Back in the day I used to do ab workouts 6-days a week, no questions asked. I never missed ab workouts, period.
In the last year, however, I’ve been having a harder time getting my ab workouts in because for whatever reason I just don’t like doing the same ab exercises over and over.
I can squat, do pushups, pull-ups, deadlifts, and sprint everyday of the week. But for whatever reason, abs are different.
I love to add variety to keep it interesting.
That’s why I am always looks for new ab exercises to help me switch things up. And today, you’re going to get my 3 NEW favorite ab exericses that you can put at the end of your workout today.
I scooped these up from my buddy Andrew Raposo’s Fighter Abs program and they are the real deal. I attached a workout for you at the end that you can give a go to really get your core activated.

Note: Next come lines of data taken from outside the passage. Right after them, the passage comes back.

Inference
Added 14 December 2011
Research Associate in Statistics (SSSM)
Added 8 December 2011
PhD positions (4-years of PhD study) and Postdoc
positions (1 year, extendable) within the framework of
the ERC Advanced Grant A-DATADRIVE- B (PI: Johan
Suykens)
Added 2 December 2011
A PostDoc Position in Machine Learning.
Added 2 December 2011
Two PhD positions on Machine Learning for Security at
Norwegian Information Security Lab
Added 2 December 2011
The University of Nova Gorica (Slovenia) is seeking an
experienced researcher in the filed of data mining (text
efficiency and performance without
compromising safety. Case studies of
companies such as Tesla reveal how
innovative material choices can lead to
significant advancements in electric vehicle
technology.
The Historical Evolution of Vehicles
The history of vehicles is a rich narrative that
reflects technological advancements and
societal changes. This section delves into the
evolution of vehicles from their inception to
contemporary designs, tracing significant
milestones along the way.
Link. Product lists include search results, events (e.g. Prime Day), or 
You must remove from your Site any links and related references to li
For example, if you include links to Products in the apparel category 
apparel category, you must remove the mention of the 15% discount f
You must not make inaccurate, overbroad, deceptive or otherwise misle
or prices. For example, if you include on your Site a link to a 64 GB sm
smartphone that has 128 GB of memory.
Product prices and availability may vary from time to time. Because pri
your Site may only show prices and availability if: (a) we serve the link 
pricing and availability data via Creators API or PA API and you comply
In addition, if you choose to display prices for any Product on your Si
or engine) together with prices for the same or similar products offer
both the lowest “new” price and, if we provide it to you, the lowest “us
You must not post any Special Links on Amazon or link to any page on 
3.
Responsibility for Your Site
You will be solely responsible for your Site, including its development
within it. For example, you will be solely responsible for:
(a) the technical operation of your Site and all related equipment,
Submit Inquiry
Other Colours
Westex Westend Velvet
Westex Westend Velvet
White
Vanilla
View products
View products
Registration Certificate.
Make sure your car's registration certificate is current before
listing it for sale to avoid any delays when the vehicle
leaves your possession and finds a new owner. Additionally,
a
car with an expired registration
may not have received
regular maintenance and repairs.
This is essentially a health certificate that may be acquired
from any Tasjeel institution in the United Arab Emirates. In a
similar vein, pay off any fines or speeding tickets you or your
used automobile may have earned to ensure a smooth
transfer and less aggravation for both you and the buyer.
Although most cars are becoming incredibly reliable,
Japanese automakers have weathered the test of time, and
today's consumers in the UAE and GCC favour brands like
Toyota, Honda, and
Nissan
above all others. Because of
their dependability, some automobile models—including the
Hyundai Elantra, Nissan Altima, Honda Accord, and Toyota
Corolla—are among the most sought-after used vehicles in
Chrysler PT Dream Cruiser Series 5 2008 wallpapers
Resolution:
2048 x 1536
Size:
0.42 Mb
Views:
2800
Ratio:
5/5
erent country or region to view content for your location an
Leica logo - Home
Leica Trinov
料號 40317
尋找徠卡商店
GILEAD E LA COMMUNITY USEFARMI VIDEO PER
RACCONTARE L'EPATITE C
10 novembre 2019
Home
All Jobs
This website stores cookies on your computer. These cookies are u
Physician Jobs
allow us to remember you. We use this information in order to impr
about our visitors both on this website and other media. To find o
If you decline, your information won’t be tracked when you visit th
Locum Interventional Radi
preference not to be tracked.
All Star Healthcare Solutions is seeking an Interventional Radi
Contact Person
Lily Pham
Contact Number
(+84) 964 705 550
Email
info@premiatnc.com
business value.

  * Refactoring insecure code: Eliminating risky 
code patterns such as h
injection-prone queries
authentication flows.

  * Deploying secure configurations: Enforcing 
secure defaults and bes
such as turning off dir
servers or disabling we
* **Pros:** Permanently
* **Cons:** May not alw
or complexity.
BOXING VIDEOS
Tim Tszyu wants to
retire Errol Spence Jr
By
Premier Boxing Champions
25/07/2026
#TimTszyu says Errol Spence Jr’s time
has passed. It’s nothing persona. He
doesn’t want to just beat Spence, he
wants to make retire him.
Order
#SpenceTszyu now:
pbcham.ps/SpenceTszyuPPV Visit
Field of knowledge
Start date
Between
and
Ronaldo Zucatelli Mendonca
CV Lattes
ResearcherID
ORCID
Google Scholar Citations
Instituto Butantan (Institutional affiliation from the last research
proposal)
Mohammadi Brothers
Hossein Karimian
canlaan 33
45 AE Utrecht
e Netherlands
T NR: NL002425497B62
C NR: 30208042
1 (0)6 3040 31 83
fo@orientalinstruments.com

Ab Exercise #1: Long Plank With Armpit Touch
- Get into the top of a push up position.
- Walk your hands forward until they are above your head.
- Keeping the abs braced, touch the opposite armpit.
- Repeat the movement, alternating sides for the prescribed reps/time.
- Prevent the hips from swaying side to side when performing the movement
Dennis’ Tip: REALLY focus on squeezing your core AND glutes. This will ensure you stay tight throughout the duration of the exercise.
Ab Exercise #2: Hard Style Plank
Start in a plank position on our elbows.
- Create as much tension as possible in your abs, acting as though someone was going to punch you in the stomach.
- Squeeze your glutes and fists, then contract your quads.
- Drive your elbows back to your toes as hard as possible and hold this for a maximum of 10 seconds.
Dennis’ Tip: This is a brutal exercise IF you focus on engaging your full body. Do that and you are in for a treat!
Ab Exercise #3: Ab Wheel Rollout (with progression)
- Start on your knees with your hands gripping the ab wheel and core braced.
- Let your hips come down and keep them straight. Don’t move from this position.
- Keeping your abs tight, fall out with your wheel as far as you comfortably can.
- Really focus on engaging your core and NOT your hip flexors.
- Return to the starting position by engaging your abs. Repeat as necessary.
Dennis’ Tip: It is key to focus on your abs and keep your hip flexors out of the equation. Positioning is everything.
Bonus: Ab Wheel Progression
- Start on your toes with your hands gripping the ab wheel, core braced, and wall in front of you (to help stop the wheel)
- Let your hips come down and keep them straight. Don’t move from this position.
- Keeping your abs tight, fall out with your wheel as far as you comfortably can until the wheel hits the wall.
- Really focus on engaging your core and NOT your hip flexors.
- Return to the starting position by engaging your abs. Repeat as necessary.
Now, what can you do with these exercises?
Well, who better to ask than Andrew who is known for getting people super strong and lean abs.
Here’s your workout:
- Long Plank With Armpit Touch – 10 Reps Each Side
- Hard Style Plank – 10-seconds on, 10-seconds off for 3 rounds (60-seconds)
- Ab Wheel Rollout – 10 Reps
Rest 60 Seconds – Repeat for a total of 3-5 rounds.
If it’s your first time doing this circuit, start with 3 rounds and work your way up to 5.
Now, if you’d like to learn exactly how to build abs as strong as a fighter, be sure to check out the full Fighter Abs program here!
It is awesome but I do not have abb wheel so can I do walking planks?
Hey Amit,
Thanks for the comment. Yes, Walking Planks works great!